● **Problem requirements**:
Copy the data that follows, character for character, minus the pictures.

● **Dataset records**:
※ ※ ※

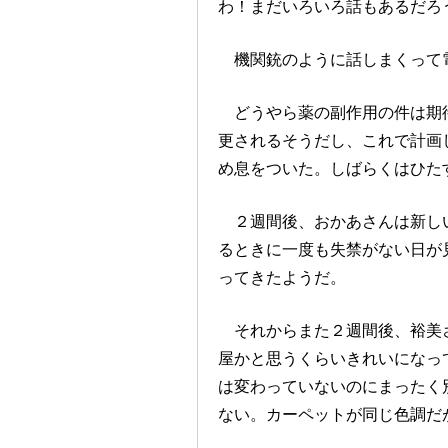
わ！まだいろいろ話もあるだろ
機関銃のように話しまくって
どうやら薬の副作用の件は期待
更されるそうだし、これで計画
め息をついた。しばらくはひた
２週間後、おかあさんは新しい
るときに一度も失禁がない日が
ってきたようだ。
それからまた２週間後、裕美さ
屋かと思うくらいきれいになっ
は変わっていないのにまったく
ない。カーペットが同じ色調だ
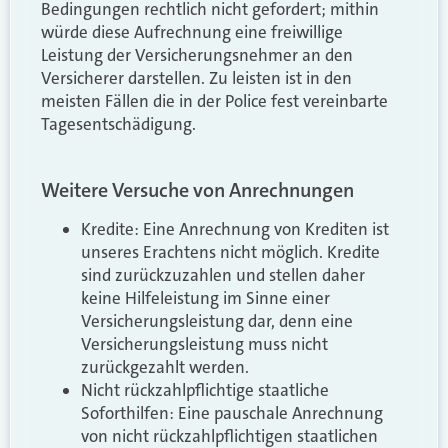
Bedingungen rechtlich nicht gefordert; mithin
würde diese Aufrechnung eine freiwillige
Leistung der Versicherungsnehmer an den
Versicherer darstellen. Zu leisten ist in den
meisten Fällen die in der Police fest vereinbarte
Tagesentschädigung.
Weitere Versuche von Anrechnungen
Kredite: Eine Anrechnung von Krediten ist
unseres Erachtens nicht möglich. Kredite
sind zurückzuzahlen und stellen daher
keine Hilfeleistung im Sinne einer
Versicherungsleistung dar, denn eine
Versicherungsleistung muss nicht
zurückgezahlt werden.
Nicht rückzahlpflichtige staatliche
Soforthilfen: Eine pauschale Anrechnung
von nicht rückzahlpflichtigen staatlichen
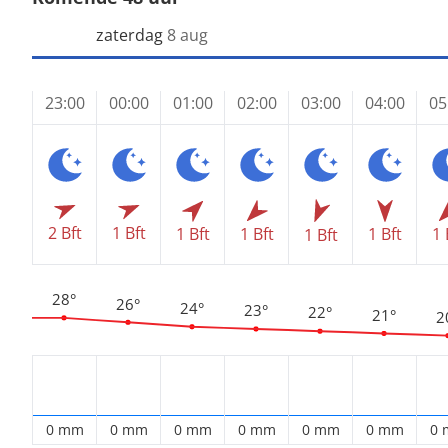
zaterdag
8 aug
23:00
00:00
01:00
02:00
03:00
04:00
05
2 Bft
1 Bft
1 Bft
1 Bft
1 Bft
1 
1 Bft
28°
26°
24°
23°
22°
21°
2
0 mm
0 mm
0 mm
0 mm
0 mm
0 mm
0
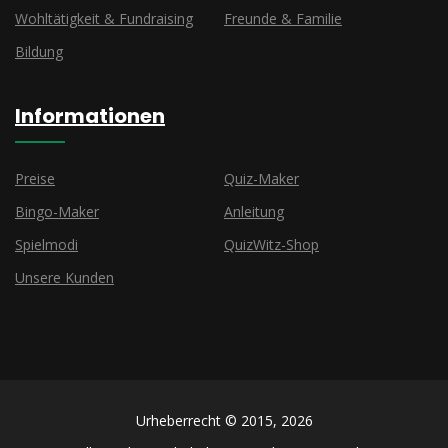
Wohltätigkeit & Fundraising
Freunde & Familie
Bildung
Informationen
Preise
Quiz-Maker
Bingo-Maker
Anleitung
Spielmodi
QuizWitz-Shop
Unsere Kunden
Urheberrecht © 2015, 2026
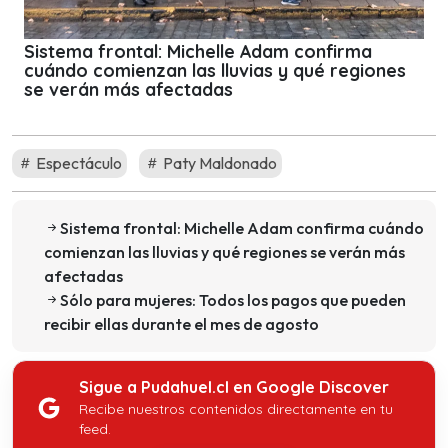
Sistema frontal: Michelle Adam confirma
cuándo comienzan las lluvias y qué regiones
se verán más afectadas
Espectáculo
Paty Maldonado
Sistema frontal: Michelle Adam confirma cuándo
comienzan las lluvias y qué regiones se verán más
afectadas
Sólo para mujeres: Todos los pagos que pueden
recibir ellas durante el mes de agosto
Sigue a Pudahuel.cl en Google Discover
Recibe nuestros contenidos directamente en tu
feed.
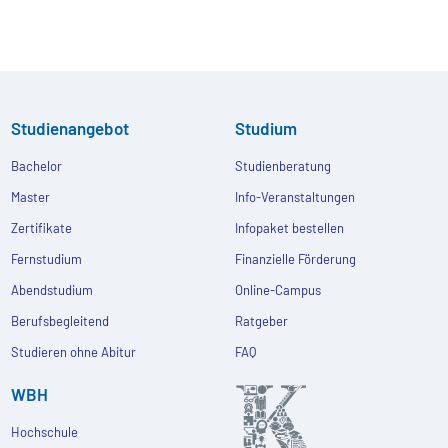
Studienangebot
Studium
Bachelor
Studienberatung
Master
Info-Veranstaltungen
Zertifikate
Infopaket bestellen
Fernstudium
Finanzielle Förderung
Abendstudium
Online-Campus
Berufsbegleitend
Ratgeber
Studieren ohne Abitur
FAQ
WBH
Hochschule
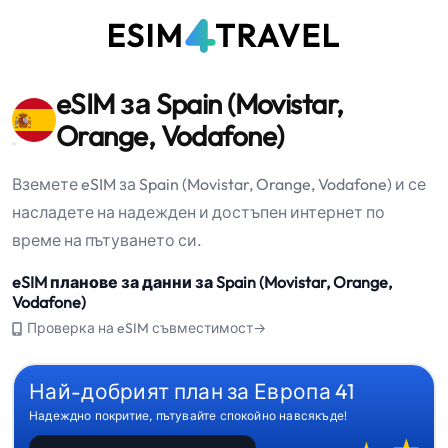
eSIM за Spain (Movistar,
Orange, Vodafone)
Вземете eSIM за Spain (Movistar, Orange, Vodafone) и се
насладете на надежден и достъпен интернет по
време на пътуването си.
eSIM планове за данни за Spain (Movistar, Orange,
Vodafone)
Проверка на eSIM съвместимост→
Най-добрият план за Европа 41
Надеждно покритие, пътувайте спокойно навсякъде!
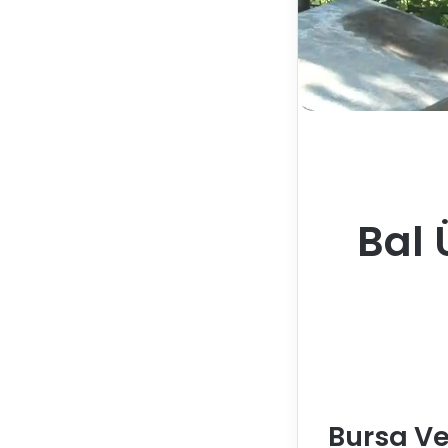
Bal 
Bursa Ve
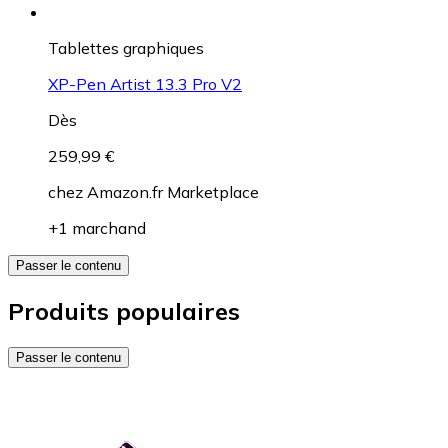
Tablettes graphiques
XP-Pen Artist 13.3 Pro V2
Dès
259,99 €
chez
Amazon.fr Marketplace
+1 marchand
Passer le contenu
Produits populaires
Passer le contenu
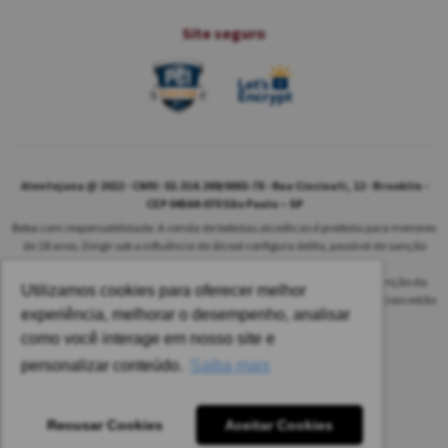
Site seguro
Alentejana @ 2022 - CNPJ: 02.314.269/0001-78 - Rua Cincinati, 12 - Brooklin -
CEP 04564-070 São Paulo – SP
Beba com responsabilidade. A venda de bebidas alcoólicas é proibida para menores
de 18 anos. Dirigir sob a influência de álcool configura delito, passível de sanção
penal.
As safras dos vinhos poderão ser diferentes das informadas no site em função da
Utilizamos cookies para oferecer melhor
disponibilidade do nosso estoque. Alteração de preços e condições comerciais estão
experiência, melhorar o desempenho, analisar
sujeitas a alteração sem aviso prévio.
como você interage em nosso site e
Pedido mínimo: R$ 1.650,00 para todas as regiões.
personalizar conteúdo.
Saiba mais
Imagens meramente ilustrativas.
Recusar Cookies
Aceitar Cookies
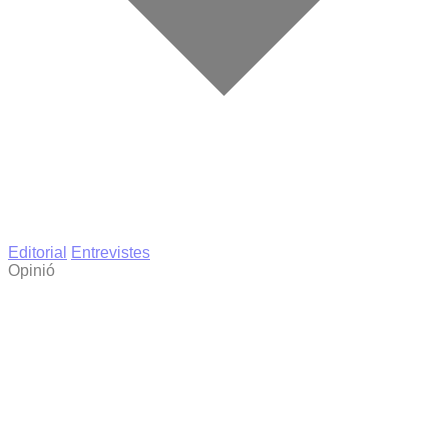
Editorial
Entrevistes
Opinió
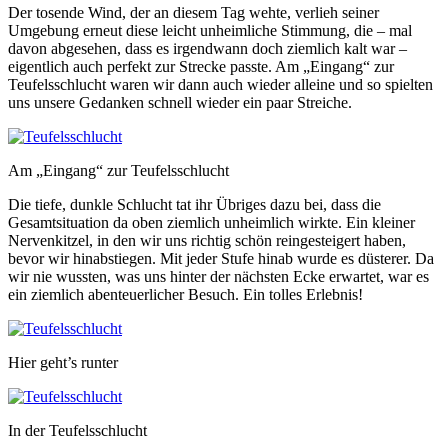
Der tosende Wind, der an diesem Tag wehte, verlieh seiner
Umgebung erneut diese leicht unheimliche Stimmung, die – mal
davon abgesehen, dass es irgendwann doch ziemlich kalt war –
eigentlich auch perfekt zur Strecke passte. Am „Eingang“ zur
Teufelsschlucht waren wir dann auch wieder alleine und so spielten
uns unsere Gedanken schnell wieder ein paar Streiche.
Am „Eingang“ zur Teufelsschlucht
Die tiefe, dunkle Schlucht tat ihr Übriges dazu bei, dass die
Gesamtsituation da oben ziemlich unheimlich wirkte. Ein kleiner
Nervenkitzel, in den wir uns richtig schön reingesteigert haben,
bevor wir hinabstiegen. Mit jeder Stufe hinab wurde es düsterer. Da
wir nie wussten, was uns hinter der nächsten Ecke erwartet, war es
ein ziemlich abenteuerlicher Besuch. Ein tolles Erlebnis!
Hier geht’s runter
In der Teufelsschlucht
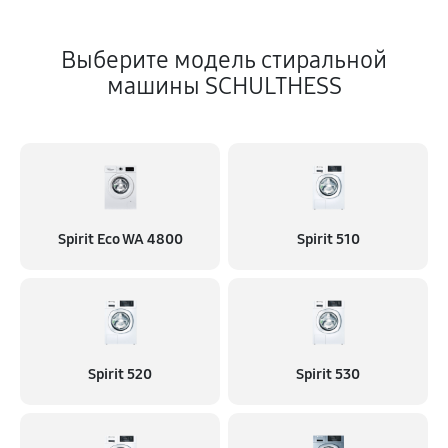
Выберите модель стиральной
машины SCHULTHESS
Spirit Eco WA 4800
Spirit 510
Spirit 520
Spirit 530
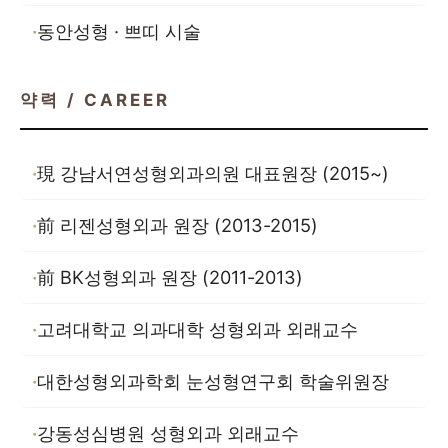
동안성형 · 쁘띠 시술
약력 / CAREER
現 강남서연성형외과의원 대표원장 (2015~)
前 리젠성형외과 원장 (2013-2015)
前 BK성형외과 원장 (2011-2013)
고려대학교 의과대학 성형외과 외래교수
대한성형외과학회 눈성형연구회 학술위원장
강동성심병원 성형외과 외래교수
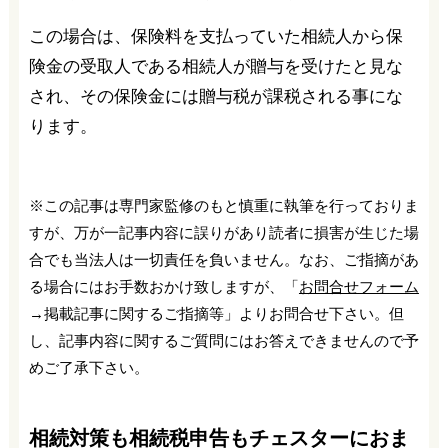
この場合は、保険料を支払っていた相続人から保
険金の受取人である相続人が贈与を受けたと見な
され、その保険金には贈与税が課税される事にな
ります。
※この記事は専門家監修のもと慎重に執筆を行っておりま
すが、万が一記事内容に誤りがあり読者に損害が生じた場
合でも当法人は一切責任を負いません。なお、ご指摘があ
る場合にはお手数おかけ致しますが、「
お問合せフォーム
→掲載記事に関するご指摘等」よりお問合せ下さい。但
し、記事内容に関するご質問にはお答えできませんので予
めご了承下さい。
相続対策も相続税申告もチェスターにおま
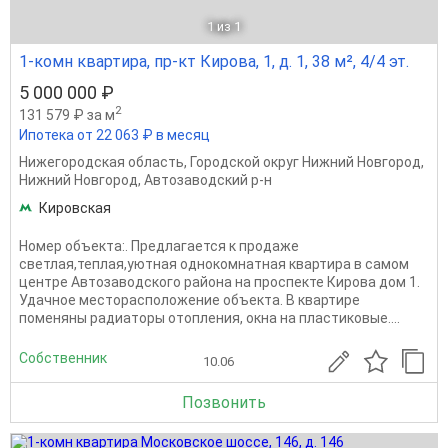
1
из 1
1-комн квартира, пр-кт Кирова, 1, д. 1, 38 м², 4/4 эт.
5 000 000 ₽
2
131 579 ₽ за м
Ипотека от 22 063 ₽ в месяц
Нижегородская область
,
Городской округ Нижний Новгород
,
Нижний Новгород
,
Автозаводский р-н
Кировская
Номер объекта:. Предлагается к продаже
светлая,теплая,уютная однокомнатная квартира в самом
центре Автозаводского района на проспекте Кирова дом 1.
Удачное месторасположение объекта. В квартире
поменяны радиаторы отопления, окна на пластиковые....
Собственник
10.06
Позвонить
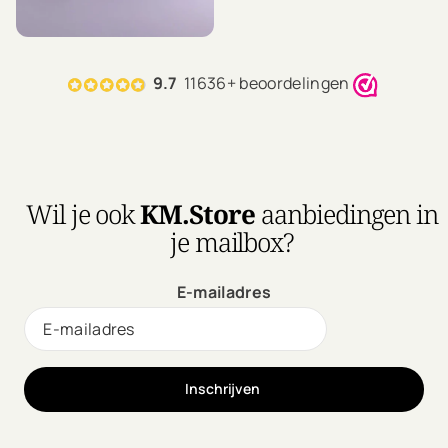
juiste verzorging blijft
jouw blond, grijs of
opgelicht haar koel,
levendig en vol
9.7
11636+ beoordelingen
lichtreflectie, elke dag
opnieuw.
Waarom blond haar
extra aandacht
verdient
Wil je ook
KM.Store
aanbiedingen in
je mailbox?
Opgelichte en
geblondeerde lokken
hebben minder
E-mailadres
natuurlijke pigmenten,
waardoor ze gevoeliger
zijn voor verkleuring en
droogte. Door te kiezen
voor kleurcorrigerende en
Inschrijven
voedende formules
behoud je niet alleen een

※ ※ ※

● **Solution to the problem**:
わ！まだいろいろ話もあるだろ
機関銃のように話しまくって
どうやら薬の副作用の件は期待
更されるそうだし、これで計画
め息をついた。しばらくはひた
２週間後、おかあさんは新しい
るときに一度も失禁がない日が
ってきたようだ。
それからまた２週間後、裕美さ
屋かと思うくらいきれいになっ
は変わっていないのにまったく
ない。カーペットが同じ色調だ
Bedingungen rechtlich nicht gefordert; mithin
würde diese Aufrechnung eine freiwillige
Leistung der Versicherungsnehmer an den
Versicherer darstellen. Zu leisten ist in den
meisten Fällen die in der Police fest vereinbarte
Tagesentschädigung.
Weitere Versuche von Anrechnungen
Kredite: Eine Anrechnung von Krediten ist
unseres Erachtens nicht möglich. Kredite
sind zurückzuzahlen und stellen daher
keine Hilfeleistung im Sinne einer
Versicherungsleistung dar, denn eine
Versicherungsleistung muss nicht
zurückgezahlt werden.
Nicht rückzahlpflichtige staatliche
Soforthilfen: Eine pauschale Anrechnung
von nicht rückzahlpflichtigen staatlichen
zaterdag
8 aug
23:00
00:00
01:00
02:00
03:00
04:00
05
2 Bft
1 Bft
1 Bft
1 Bft
1 Bft
1 
1 Bft
28°
26°
24°
23°
22°
21°
2
0 mm
0 mm
0 mm
0 mm
0 mm
0 mm
0
Wohltätigkeit & Fundraising
Freunde & Familie
Bildung
Informationen
Preise
Quiz-Maker
Bingo-Maker
Anleitung
Spielmodi
QuizWitz-Shop
Unsere Kunden
Urheberrecht © 2015, 2026
Sistema frontal: Michelle Adam confirma
cuándo comienzan las lluvias y qué regiones
se verán más afectadas
Espectáculo
Paty Maldonado
Sistema frontal: Michelle Adam confirma cuándo
comienzan las lluvias y qué regiones se verán más
afectadas
Sólo para mujeres: Todos los pagos que pueden
recibir ellas durante el mes de agosto
Sigue a Pudahuel.cl en Google Discover
Recibe nuestros contenidos directamente en tu
feed.
Studienangebot
Studium
Bachelor
Studienberatung
Master
Info-Veranstaltungen
Zertifikate
Infopaket bestellen
Fernstudium
Finanzielle Förderung
Abendstudium
Online-Campus
Berufsbegleitend
Ratgeber
Studieren ohne Abitur
FAQ
WBH
Hochschule
eSIM за Spain (Movistar,
Orange, Vodafone)
Вземете eSIM за Spain (Movistar, Orange, Vodafone) и се
насладете на надежден и достъпен интернет по
време на пътуването си.
eSIM планове за данни за Spain (Movistar, Orange,
Vodafone)
Проверка на eSIM съвместимост→
Най-добрият план за Европа 41
Надеждно покритие, пътувайте спокойно навсякъде!
Bal 
Bursa Ve
Tablettes graphiques
XP-Pen Artist 13.3 Pro V2
Dès
259,99 €
chez
Amazon.fr Marketplace
+1 marchand
Passer le contenu
Produits populaires
Passer le contenu
Site seguro
Alentejana @ 2022 - CNPJ: 02.314.269/0001-78 - Rua Cincinati, 12 - Brooklin -
CEP 04564-070 São Paulo – SP
Beba com responsabilidade. A venda de bebidas alcoólicas é proibida para menores
de 18 anos. Dirigir sob a influência de álcool configura delito, passível de sanção
penal.
As safras dos vinhos poderão ser diferentes das informadas no site em função da
Utilizamos cookies para oferecer melhor
disponibilidade do nosso estoque. Alteração de preços e condições comerciais estão
experiência, melhorar o desempenho, analisar
sujeitas a alteração sem aviso prévio.
como você interage em nosso site e
Pedido mínimo: R$ 1.650,00 para todas as regiões.
personalizar conteúdo.
Saiba mais
Imagens meramente ilustrativas.
Recusar Cookies
Aceitar Cookies
Editorial
Entrevistes
Opinió
Der tosende Wind, der an diesem Tag wehte, verlieh seiner
Umgebung erneut diese leicht unheimliche Stimmung, die – mal
davon abgesehen, dass es irgendwann doch ziemlich kalt war –
eigentlich auch perfekt zur Strecke passte. Am „Eingang“ zur
Teufelsschlucht waren wir dann auch wieder alleine und so spielten
uns unsere Gedanken schnell wieder ein paar Streiche.
Am „Eingang“ zur Teufelsschlucht
Die tiefe, dunkle Schlucht tat ihr Übriges dazu bei, dass die
Gesamtsituation da oben ziemlich unheimlich wirkte. Ein kleiner
Nervenkitzel, in den wir uns richtig schön reingesteigert haben,
bevor wir hinabstiegen. Mit jeder Stufe hinab wurde es düsterer. Da
wir nie wussten, was uns hinter der nächsten Ecke erwartet, war es
ein ziemlich abenteuerlicher Besuch. Ein tolles Erlebnis!
Hier geht’s runter
In der Teufelsschlucht
Выберите модель стиральной
машины SCHULTHESS
Spirit Eco WA 4800
Spirit 510
Spirit 520
Spirit 530
동안성형 · 쁘띠 시술
약력 / CAREER
現 강남서연성형외과의원 대표원장 (2015~)
前 리젠성형외과 원장 (2013-2015)
前 BK성형외과 원장 (2011-2013)
고려대학교 의과대학 성형외과 외래교수
대한성형외과학회 눈성형연구회 학술위원장
강동성심병원 성형외과 외래교수
この場合は、保険料を支払っていた相続人から保
険金の受取人である相続人が贈与を受けたと見な
され、その保険金には贈与税が課税される事にな
ります。
※この記事は専門家監修のもと慎重に執筆を行っておりま
すが、万が一記事内容に誤りがあり読者に損害が生じた場
合でも当法人は一切責任を負いません。なお、ご指摘があ
る場合にはお手数おかけ致しますが、「
お問合せフォーム
→掲載記事に関するご指摘等」よりお問合せ下さい。但
し、記事内容に関するご質問にはお答えできませんので予
めご了承下さい。
相続対策も相続税申告もチェスターにおま
1
из 1
1-комн квартира, пр-кт Кирова, 1, д. 1, 38 м², 4/4 эт.
5 000 000 ₽
2
131 579 ₽ за м
Ипотека от 22 063 ₽ в месяц
Нижегородская область
,
Городской округ Нижний Новгород
,
Нижний Новгород
,
Автозаводский р-н
Кировская
Номер объекта:. Предлагается к продаже
светлая,теплая,уютная однокомнатная квартира в самом
центре Автозаводского района на проспекте Кирова дом 1.
Удачное месторасположение объекта. В квартире
поменяны радиаторы отопления, окна на пластиковые....
Собственник
10.06
Позвонить
juiste verzorging blijft
jouw blond, grijs of
opgelicht haar koel,
levendig en vol
9.7
11636+ beoordelingen
lichtreflectie, elke dag
opnieuw.
Waarom blond haar
extra aandacht
verdient
Wil je ook
KM.Store
aanbiedingen in
je mailbox?
Opgelichte en
geblondeerde lokken
hebben minder
E-mailadres
natuurlijke pigmenten,
waardoor ze gevoeliger
zijn voor verkleuring en
droogte. Door te kiezen
voor kleurcorrigerende en
Inschrijven
voedende formules
behoud je niet alleen een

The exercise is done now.